#### SOURCE DATA
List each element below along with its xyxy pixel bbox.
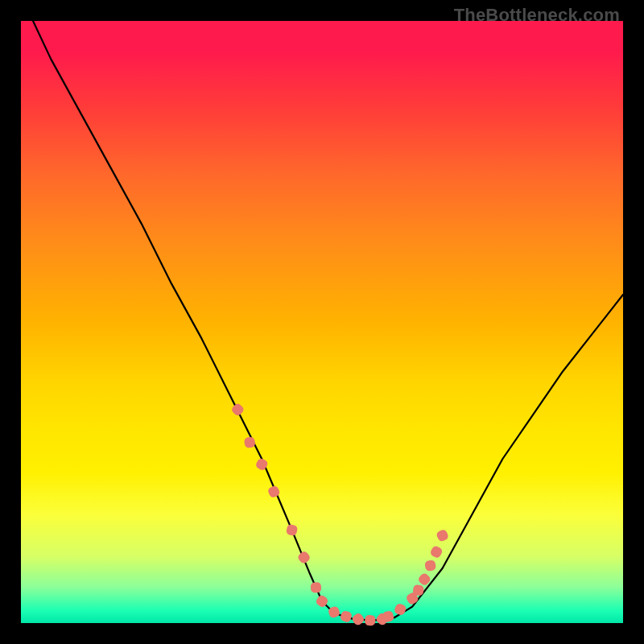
valley-marker	[244, 436, 256, 448]
valley-marker	[351, 612, 365, 626]
valley-marker	[267, 485, 281, 498]
valley-marker	[429, 545, 444, 559]
valley-marker	[230, 402, 245, 417]
valley-marker	[365, 615, 375, 625]
bottleneck-curve	[33, 21, 623, 621]
valley-marker	[296, 550, 311, 564]
chart-svg	[21, 21, 623, 623]
chart-frame	[21, 21, 623, 623]
valley-marker	[424, 559, 436, 572]
valley-marker	[286, 524, 299, 537]
marker-group	[230, 402, 449, 627]
valley-marker	[436, 529, 449, 543]
curve-group	[33, 21, 623, 621]
valley-marker	[394, 602, 407, 616]
valley-marker	[340, 610, 353, 623]
valley-marker	[311, 582, 322, 593]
########
DESCRIPTION OF THE TASK: From the records above, report the count of lines containing "curve" and nothing more.

REPLY: 2